Lebih lanjut mereka menyampaikan, bahwa yang namanya sekolah, apalagi adanya sekolah gratis maka menjadikan sekolah merasa kesulitan memenej anggaran. “Memang kami sudah dibekali bagaimana menyiasati laporan pertanggujawaban, tetapi kalau kami arus ‘bermain-main’ terus juga repot mas,” ungkapnya.
‘WARTAWAN’ COBA PERAS PDAM MEJASEM
Di tempat dan waktu terpisah, pegawai PDAM sebut saja Rudi menyampaikan bahwa beberapa kali PDAM Kantor Mejasem menjadi sasaran percobaan ‘pemerasan’ dari oknum yang mengaku dari pers.
“Ada yang berusaha menyampaikan bahwa daerah ini macet, padahal kami sendiri baru saja mengecek daerah tersebut dan tidak ada masalah, “ demikian ungkap Rudi.
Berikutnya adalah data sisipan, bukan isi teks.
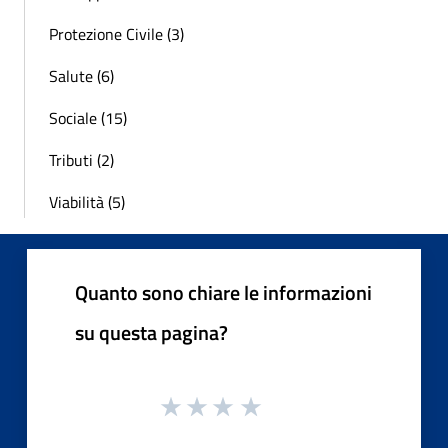
Protezione Civile (3)
Salute (6)
Sociale (15)
Tributi (2)
Viabilità (5)
Quanto sono chiare le informazioni
su questa pagina?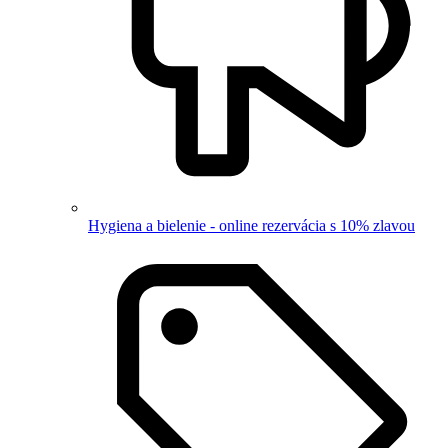
Hygiena a bielenie - online rezervácia s 10% zlavou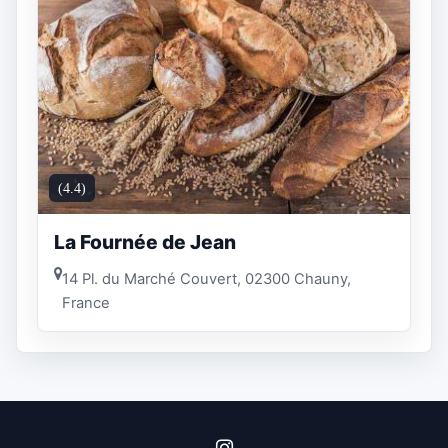
(4.4)
La Fournée de Jean
14 Pl. du Marché Couvert, 02300 Chauny,
France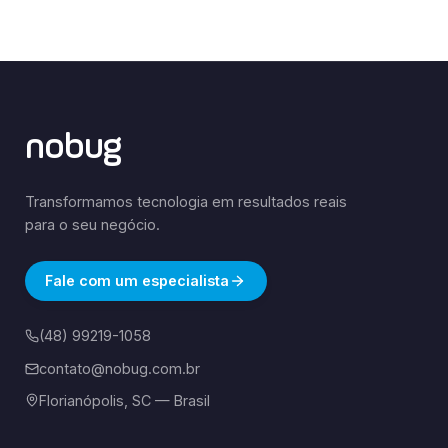
nobug
Transformamos tecnologia em resultados reais
para o seu negócio.
Fale com um especialista
(48) 99219-1058
contato@nobug.com.br
Florianópolis, SC — Brasil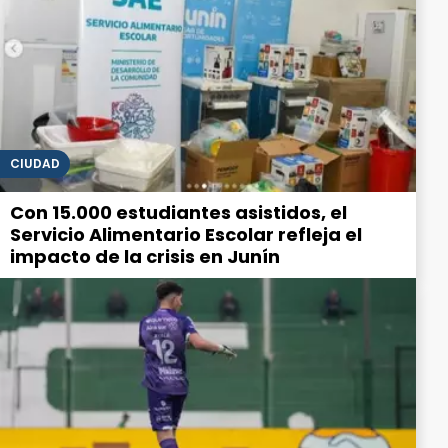
CIUDAD
Con 15.000 estudiantes asistidos, el
Servicio Alimentario Escolar refleja el
impacto de la crisis en Junín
Lebih lanjut Rudi juga menyampaikan kalau hal itu sering terjadi terutama menjelang lebaran.
“Pernah, kami mendapat laporan dari orang yang mengaku wartawan bahwa disalah satu rumah di daerah perumnas ada yang tidak mengalir, padahal daerah tersebut tidak ada masalah, akhirnya kami ke sana, memang tidak mengalir, tetapi setelah kami buka ternyata ada batunya, “ jelas Rudi. Lebih lanjut Rudi menerangkan kalau batu tersebut kelihatan baru dimasukkan, dan saat kami selesai dari rumah tersebut, wartawannya sudah pergi. ”Menyebalkan sekali praktek-praktek seperti itu,” pungkas Rudi dengan kesal. (rif).